### Required work
Give again exactly the lines that run from the start of the records to the line holding "im Zementestrich festgestellt.", both ends counted. Do not include the pictures.

============

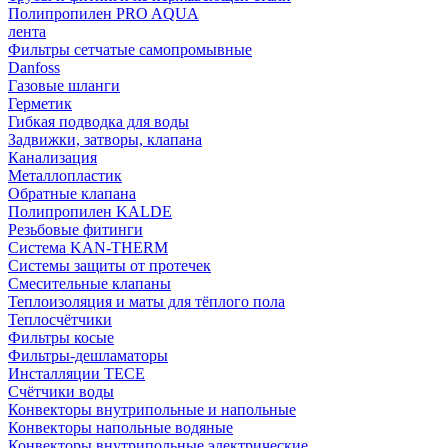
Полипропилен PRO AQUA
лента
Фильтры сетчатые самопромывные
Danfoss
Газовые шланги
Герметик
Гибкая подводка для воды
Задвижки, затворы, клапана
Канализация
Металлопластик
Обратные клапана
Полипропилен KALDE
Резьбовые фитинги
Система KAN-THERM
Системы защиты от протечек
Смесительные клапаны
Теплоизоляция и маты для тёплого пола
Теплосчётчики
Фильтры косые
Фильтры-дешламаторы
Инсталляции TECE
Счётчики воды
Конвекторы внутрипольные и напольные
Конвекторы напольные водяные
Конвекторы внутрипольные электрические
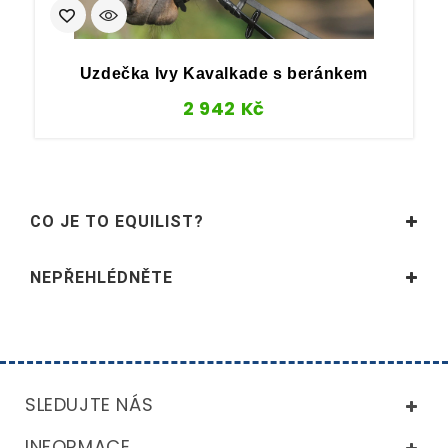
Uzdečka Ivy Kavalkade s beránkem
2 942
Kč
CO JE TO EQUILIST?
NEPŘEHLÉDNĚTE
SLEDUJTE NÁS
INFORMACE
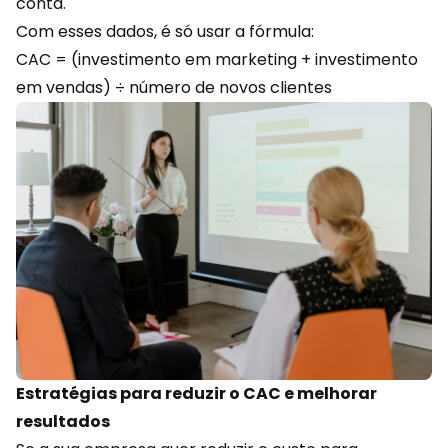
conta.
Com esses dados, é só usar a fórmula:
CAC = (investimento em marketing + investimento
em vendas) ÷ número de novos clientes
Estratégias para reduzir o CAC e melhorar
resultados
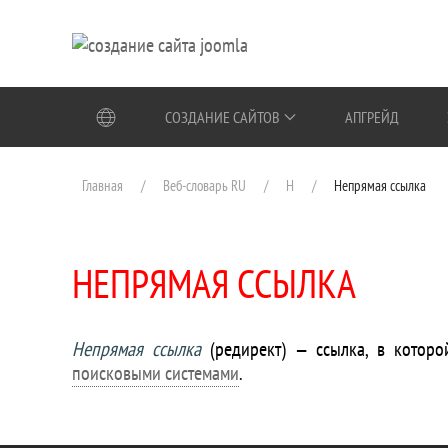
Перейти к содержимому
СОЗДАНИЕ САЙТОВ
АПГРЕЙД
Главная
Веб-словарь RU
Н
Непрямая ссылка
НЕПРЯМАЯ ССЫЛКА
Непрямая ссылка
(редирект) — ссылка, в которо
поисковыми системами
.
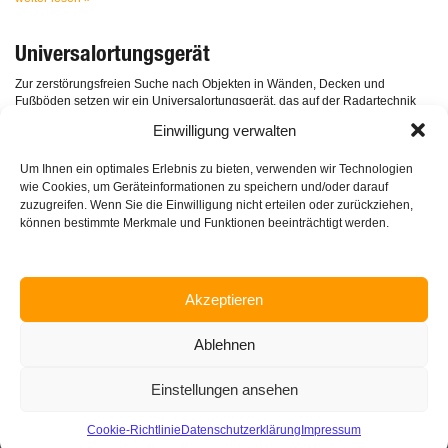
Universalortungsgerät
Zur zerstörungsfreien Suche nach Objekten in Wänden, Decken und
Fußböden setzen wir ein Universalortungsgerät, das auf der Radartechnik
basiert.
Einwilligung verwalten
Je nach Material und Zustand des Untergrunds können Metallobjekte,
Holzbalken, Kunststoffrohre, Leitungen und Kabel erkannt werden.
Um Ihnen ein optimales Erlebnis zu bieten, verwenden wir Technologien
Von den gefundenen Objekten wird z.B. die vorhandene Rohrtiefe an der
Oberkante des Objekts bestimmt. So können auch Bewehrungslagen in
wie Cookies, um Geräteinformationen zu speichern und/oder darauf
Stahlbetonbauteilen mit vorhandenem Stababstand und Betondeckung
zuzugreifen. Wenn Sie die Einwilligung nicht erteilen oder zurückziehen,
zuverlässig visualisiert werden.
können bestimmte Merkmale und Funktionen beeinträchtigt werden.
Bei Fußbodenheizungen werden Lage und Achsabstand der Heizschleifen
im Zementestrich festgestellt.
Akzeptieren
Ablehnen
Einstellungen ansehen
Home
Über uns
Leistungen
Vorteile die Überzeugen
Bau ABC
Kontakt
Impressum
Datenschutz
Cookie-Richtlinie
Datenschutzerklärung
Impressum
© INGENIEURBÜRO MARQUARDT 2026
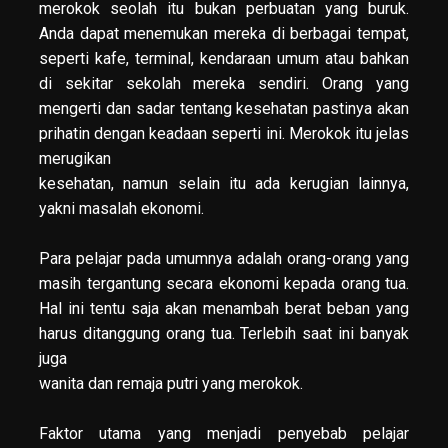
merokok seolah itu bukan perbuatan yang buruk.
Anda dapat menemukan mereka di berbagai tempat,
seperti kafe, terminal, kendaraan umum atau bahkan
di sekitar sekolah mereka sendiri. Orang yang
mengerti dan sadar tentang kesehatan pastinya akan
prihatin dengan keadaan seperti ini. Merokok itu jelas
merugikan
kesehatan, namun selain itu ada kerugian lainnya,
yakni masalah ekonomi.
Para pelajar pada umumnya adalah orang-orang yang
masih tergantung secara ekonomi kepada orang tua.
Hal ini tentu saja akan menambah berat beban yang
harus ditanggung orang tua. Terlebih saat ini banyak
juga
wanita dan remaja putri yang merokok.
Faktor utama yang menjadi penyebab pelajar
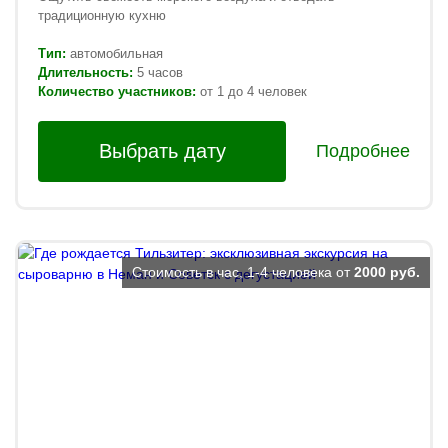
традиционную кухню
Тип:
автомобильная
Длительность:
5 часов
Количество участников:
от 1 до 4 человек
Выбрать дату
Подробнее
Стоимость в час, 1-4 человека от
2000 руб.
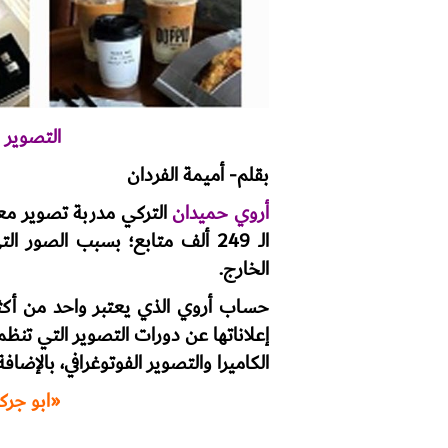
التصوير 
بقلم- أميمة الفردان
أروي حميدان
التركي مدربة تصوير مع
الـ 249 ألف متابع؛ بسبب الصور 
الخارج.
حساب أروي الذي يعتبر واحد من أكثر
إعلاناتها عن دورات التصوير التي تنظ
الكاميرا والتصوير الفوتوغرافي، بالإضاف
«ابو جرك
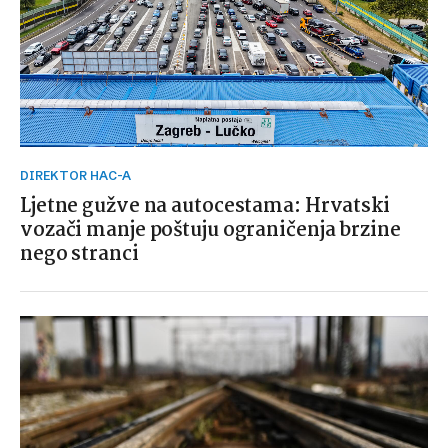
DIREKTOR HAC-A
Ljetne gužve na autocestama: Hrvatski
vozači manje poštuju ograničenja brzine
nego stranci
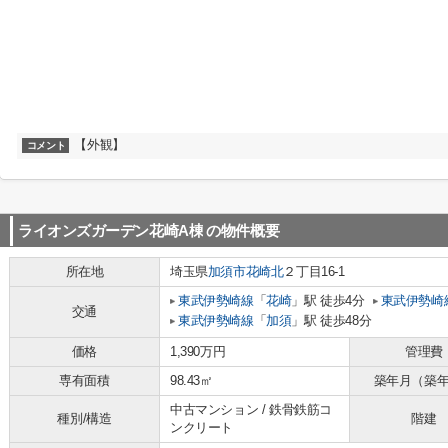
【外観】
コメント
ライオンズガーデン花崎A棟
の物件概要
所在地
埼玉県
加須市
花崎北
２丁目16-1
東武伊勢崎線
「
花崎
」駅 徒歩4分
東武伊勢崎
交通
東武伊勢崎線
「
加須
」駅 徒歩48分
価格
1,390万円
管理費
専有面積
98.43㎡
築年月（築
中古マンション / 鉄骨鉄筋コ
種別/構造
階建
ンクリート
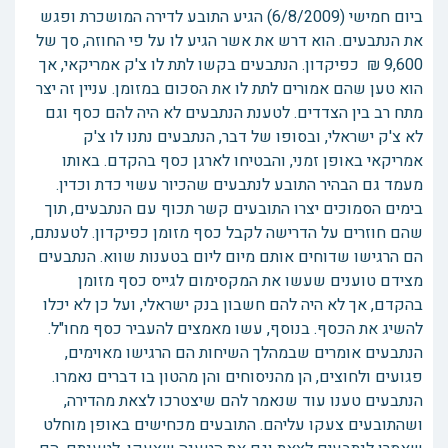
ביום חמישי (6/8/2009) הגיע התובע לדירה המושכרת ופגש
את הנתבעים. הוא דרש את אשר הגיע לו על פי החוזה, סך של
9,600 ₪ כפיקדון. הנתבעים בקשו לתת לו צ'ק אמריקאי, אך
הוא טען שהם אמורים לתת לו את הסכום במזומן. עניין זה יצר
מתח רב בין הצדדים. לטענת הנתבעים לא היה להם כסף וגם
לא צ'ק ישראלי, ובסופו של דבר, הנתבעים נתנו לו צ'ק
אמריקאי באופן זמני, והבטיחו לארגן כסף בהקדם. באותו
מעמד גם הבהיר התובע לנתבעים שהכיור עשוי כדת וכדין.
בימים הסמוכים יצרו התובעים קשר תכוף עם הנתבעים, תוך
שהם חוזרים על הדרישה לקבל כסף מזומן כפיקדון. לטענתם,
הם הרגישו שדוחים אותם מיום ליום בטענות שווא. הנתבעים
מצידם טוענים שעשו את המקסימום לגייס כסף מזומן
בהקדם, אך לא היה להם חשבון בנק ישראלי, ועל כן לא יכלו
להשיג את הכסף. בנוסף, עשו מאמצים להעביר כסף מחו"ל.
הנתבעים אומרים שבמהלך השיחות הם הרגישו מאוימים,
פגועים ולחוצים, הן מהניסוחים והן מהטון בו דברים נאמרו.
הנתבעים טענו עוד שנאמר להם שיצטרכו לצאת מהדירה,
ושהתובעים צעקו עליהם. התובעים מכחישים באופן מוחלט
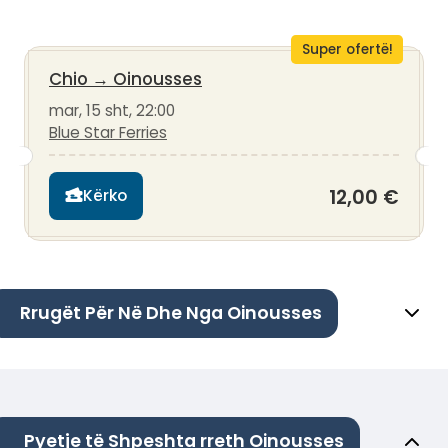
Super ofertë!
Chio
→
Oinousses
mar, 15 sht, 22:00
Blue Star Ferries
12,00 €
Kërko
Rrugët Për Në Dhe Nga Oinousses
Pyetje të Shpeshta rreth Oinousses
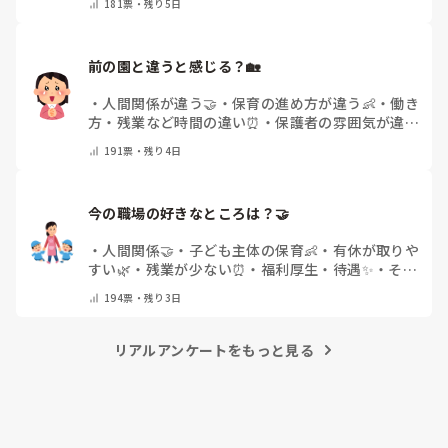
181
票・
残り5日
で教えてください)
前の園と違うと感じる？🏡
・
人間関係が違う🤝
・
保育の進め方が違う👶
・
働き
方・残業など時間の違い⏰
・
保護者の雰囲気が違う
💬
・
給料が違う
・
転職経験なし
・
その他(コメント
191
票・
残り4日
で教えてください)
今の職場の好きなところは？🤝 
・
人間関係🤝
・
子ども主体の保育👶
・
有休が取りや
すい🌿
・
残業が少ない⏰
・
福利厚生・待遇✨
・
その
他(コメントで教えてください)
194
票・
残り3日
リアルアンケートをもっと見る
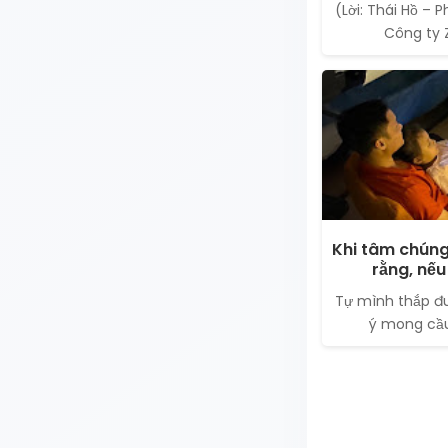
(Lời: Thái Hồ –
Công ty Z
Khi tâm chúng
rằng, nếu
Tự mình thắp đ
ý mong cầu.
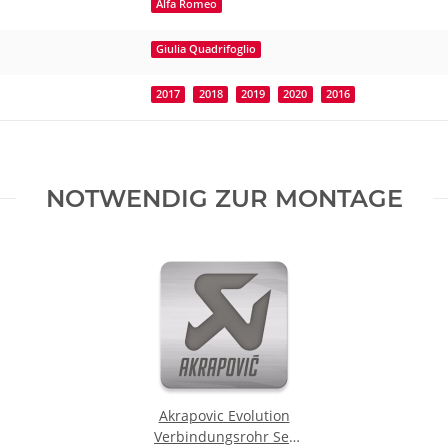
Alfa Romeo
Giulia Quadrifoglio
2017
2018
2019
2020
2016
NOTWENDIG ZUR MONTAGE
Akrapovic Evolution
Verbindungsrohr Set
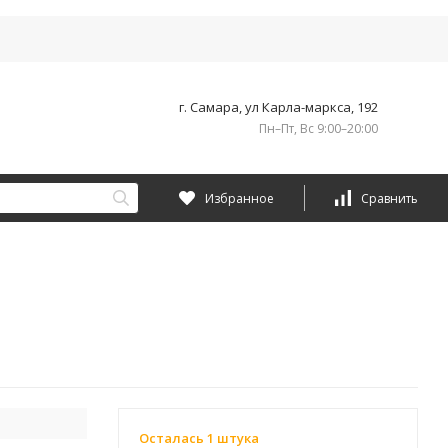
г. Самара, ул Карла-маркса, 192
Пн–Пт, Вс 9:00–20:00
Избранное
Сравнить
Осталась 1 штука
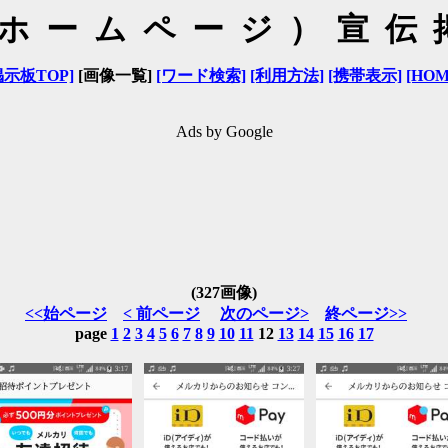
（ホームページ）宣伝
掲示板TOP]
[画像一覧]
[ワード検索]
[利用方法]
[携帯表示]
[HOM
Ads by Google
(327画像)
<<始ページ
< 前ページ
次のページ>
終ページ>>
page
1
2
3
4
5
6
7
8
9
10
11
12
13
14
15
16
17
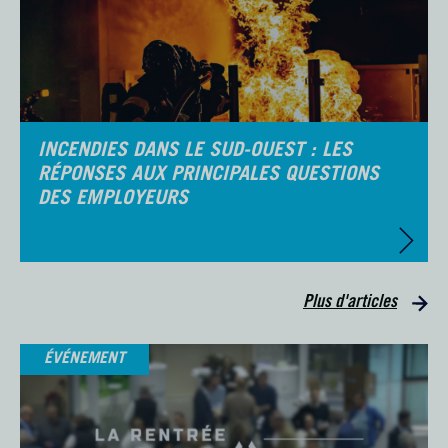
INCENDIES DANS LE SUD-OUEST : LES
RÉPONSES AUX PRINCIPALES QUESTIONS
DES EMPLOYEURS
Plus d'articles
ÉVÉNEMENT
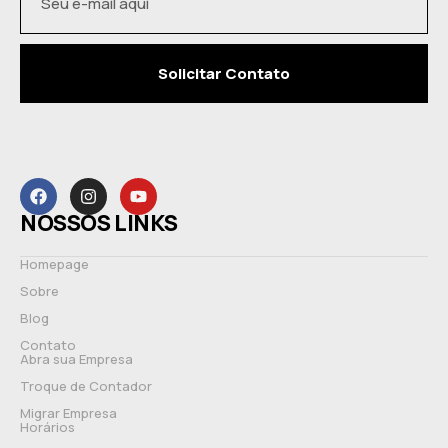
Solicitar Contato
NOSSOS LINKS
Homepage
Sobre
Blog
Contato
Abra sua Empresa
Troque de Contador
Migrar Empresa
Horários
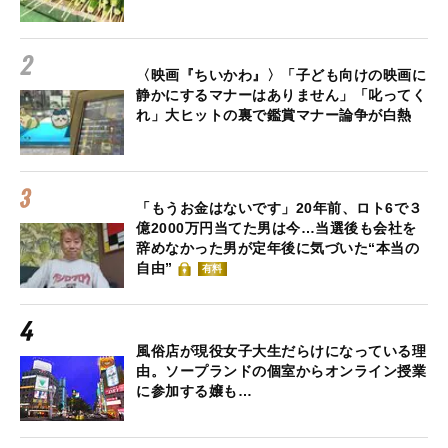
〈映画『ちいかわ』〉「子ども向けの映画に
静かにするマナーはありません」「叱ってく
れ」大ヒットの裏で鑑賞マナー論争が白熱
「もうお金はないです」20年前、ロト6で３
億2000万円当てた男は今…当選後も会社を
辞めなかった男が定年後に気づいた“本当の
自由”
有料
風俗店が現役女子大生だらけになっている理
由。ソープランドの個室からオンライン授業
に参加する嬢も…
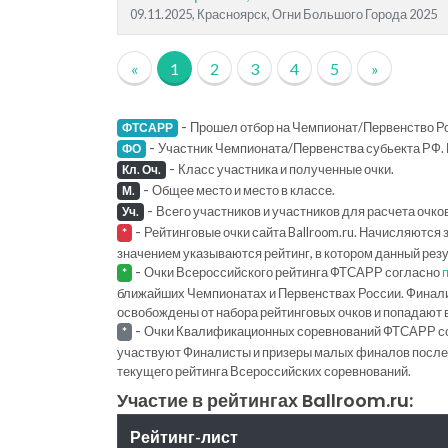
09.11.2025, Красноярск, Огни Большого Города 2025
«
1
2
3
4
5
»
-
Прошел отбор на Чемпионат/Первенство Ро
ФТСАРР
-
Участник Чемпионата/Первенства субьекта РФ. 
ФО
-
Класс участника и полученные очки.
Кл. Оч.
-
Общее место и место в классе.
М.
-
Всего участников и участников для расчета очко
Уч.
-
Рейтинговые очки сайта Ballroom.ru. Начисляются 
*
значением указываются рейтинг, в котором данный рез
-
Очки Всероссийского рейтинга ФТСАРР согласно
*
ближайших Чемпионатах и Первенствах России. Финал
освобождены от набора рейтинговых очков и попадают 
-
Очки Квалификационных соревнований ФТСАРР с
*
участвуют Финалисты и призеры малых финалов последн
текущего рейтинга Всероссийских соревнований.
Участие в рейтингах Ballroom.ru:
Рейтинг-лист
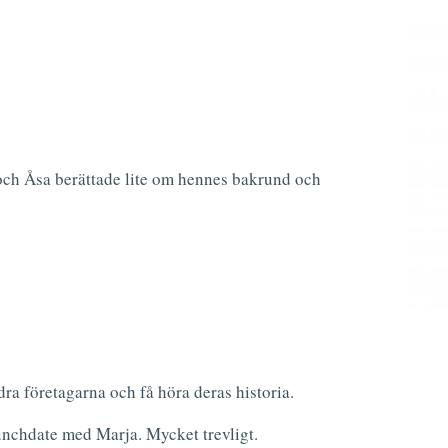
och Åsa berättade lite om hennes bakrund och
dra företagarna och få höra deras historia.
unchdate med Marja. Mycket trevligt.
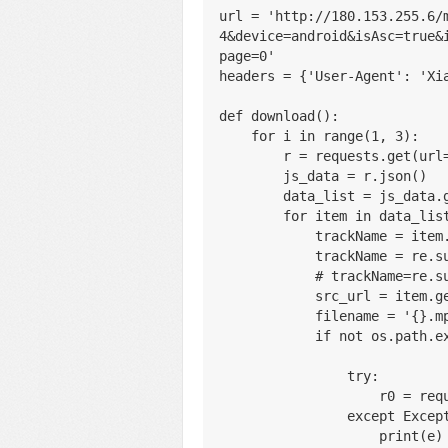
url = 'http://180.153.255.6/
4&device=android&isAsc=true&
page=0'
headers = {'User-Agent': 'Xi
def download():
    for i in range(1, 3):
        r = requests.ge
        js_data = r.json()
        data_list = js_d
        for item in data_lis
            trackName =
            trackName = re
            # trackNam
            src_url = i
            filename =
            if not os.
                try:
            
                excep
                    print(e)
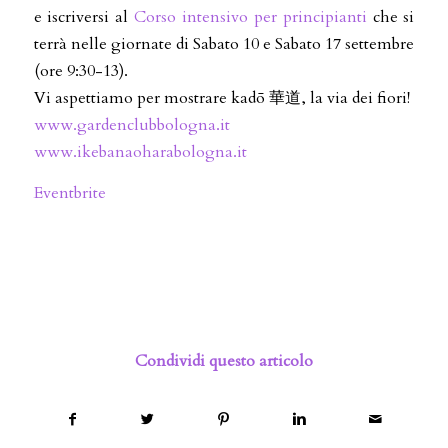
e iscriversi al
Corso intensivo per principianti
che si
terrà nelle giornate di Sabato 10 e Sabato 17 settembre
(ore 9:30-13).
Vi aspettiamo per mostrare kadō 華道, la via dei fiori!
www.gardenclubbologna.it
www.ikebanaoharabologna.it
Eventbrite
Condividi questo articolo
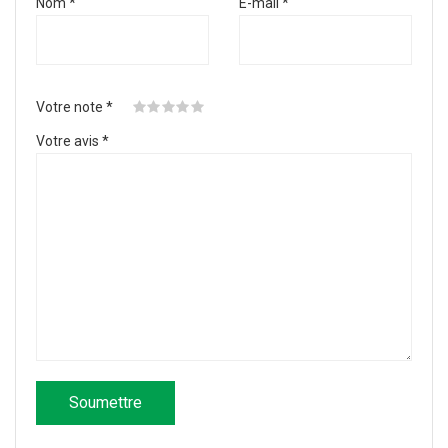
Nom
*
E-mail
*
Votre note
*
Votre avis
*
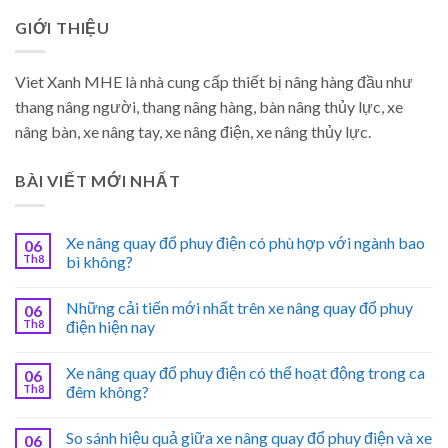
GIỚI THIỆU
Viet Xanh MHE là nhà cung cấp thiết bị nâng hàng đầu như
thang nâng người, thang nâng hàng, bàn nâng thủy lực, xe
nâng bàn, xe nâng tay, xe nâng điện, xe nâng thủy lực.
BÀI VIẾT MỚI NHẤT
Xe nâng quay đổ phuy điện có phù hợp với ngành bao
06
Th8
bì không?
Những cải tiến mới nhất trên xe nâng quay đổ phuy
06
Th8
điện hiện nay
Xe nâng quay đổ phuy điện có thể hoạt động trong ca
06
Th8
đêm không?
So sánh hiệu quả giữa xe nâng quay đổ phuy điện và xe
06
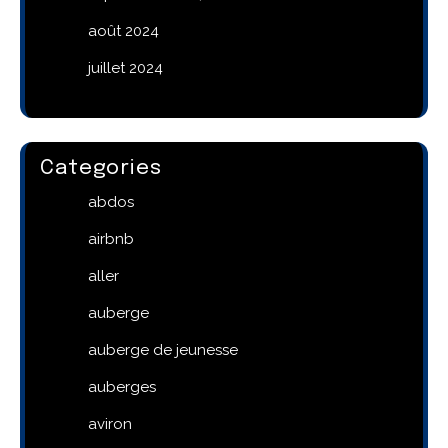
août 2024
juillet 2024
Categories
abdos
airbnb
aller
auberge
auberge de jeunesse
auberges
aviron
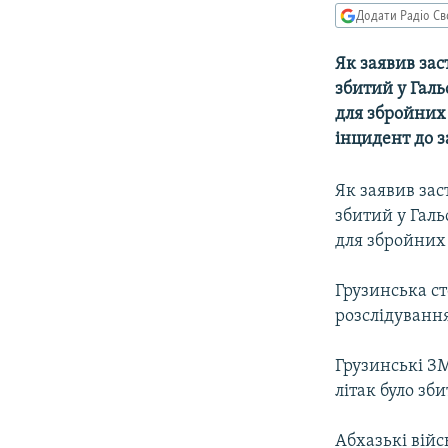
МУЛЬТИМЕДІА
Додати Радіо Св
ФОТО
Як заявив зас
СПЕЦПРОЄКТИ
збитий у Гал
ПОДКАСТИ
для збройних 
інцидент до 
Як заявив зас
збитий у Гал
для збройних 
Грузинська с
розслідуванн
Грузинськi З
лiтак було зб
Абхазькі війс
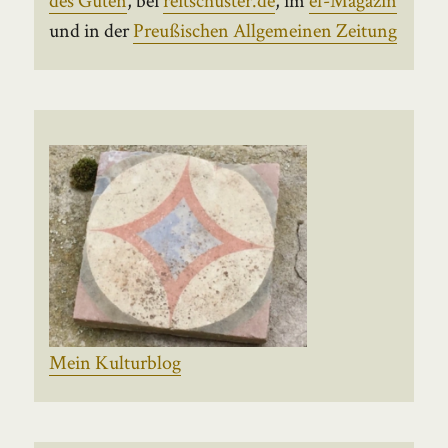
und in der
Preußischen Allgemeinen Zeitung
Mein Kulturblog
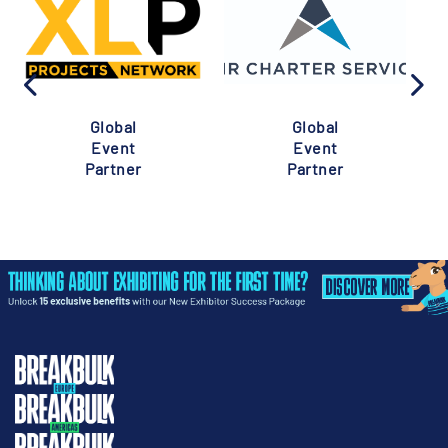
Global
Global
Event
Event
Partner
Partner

============

### Final answer
Полипропилен PRO AQUA
лента
Фильтры сетчатые самопромывные
Danfoss
Газовые шланги
Герметик
Гибкая подводка для воды
Задвижки, затворы, клапана
Канализация
Металлопластик
Обратные клапана
Полипропилен KALDE
Резьбовые фитинги
Система KAN-THERM
Системы защиты от протечек
Смесительные клапаны
Теплоизоляция и маты для тёплого пола
Теплосчётчики
Фильтры косые
Фильтры-дешламаторы
Инсталляции TECE
Счётчики воды
Конвекторы внутрипольные и напольные
Конвекторы напольные водяные
Конвекторы внутрипольные электрические
Uzdečka Ivy Kavalkade s beránkem
2 942
Kč
CO JE TO EQUILIST?
NEPŘEHLÉDNĚTE
SLEDUJTE NÁS
INFORMACE
conta.
Com esses dados, é só usar a fórmula:
CAC = (investimento em marketing + investimento
em vendas) ÷ número de novos clientes
Estratégias para reduzir o CAC e melhorar
resultados
Перейти к содержимому
СОЗДАНИЕ САЙТОВ
АПГРЕЙД
Главная
Веб-словарь RU
Н
Непрямая ссылка
НЕПРЯМАЯ ССЫЛКА
Непрямая ссылка
(редирект) — ссылка, в которо
поисковыми системами
.
Universalortungsgerät
Zur zerstörungsfreien Suche nach Objekten in Wänden, Decken und
Fußböden setzen wir ein Universalortungsgerät, das auf der Radartechnik
basiert.
Einwilligung verwalten
Je nach Material und Zustand des Untergrunds können Metallobjekte,
Holzbalken, Kunststoffrohre, Leitungen und Kabel erkannt werden.
Um Ihnen ein optimales Erlebnis zu bieten, verwenden wir Technologien
Von den gefundenen Objekten wird z.B. die vorhandene Rohrtiefe an der
Oberkante des Objekts bestimmt. So können auch Bewehrungslagen in
wie Cookies, um Geräteinformationen zu speichern und/oder darauf
Stahlbetonbauteilen mit vorhandenem Stababstand und Betondeckung
zuzugreifen. Wenn Sie die Einwilligung nicht erteilen oder zurückziehen,
zuverlässig visualisiert werden.
können bestimmte Merkmale und Funktionen beeinträchtigt werden.
Bei Fußbodenheizungen werden Lage und Achsabstand der Heizschleifen
im Zementestrich festgestellt.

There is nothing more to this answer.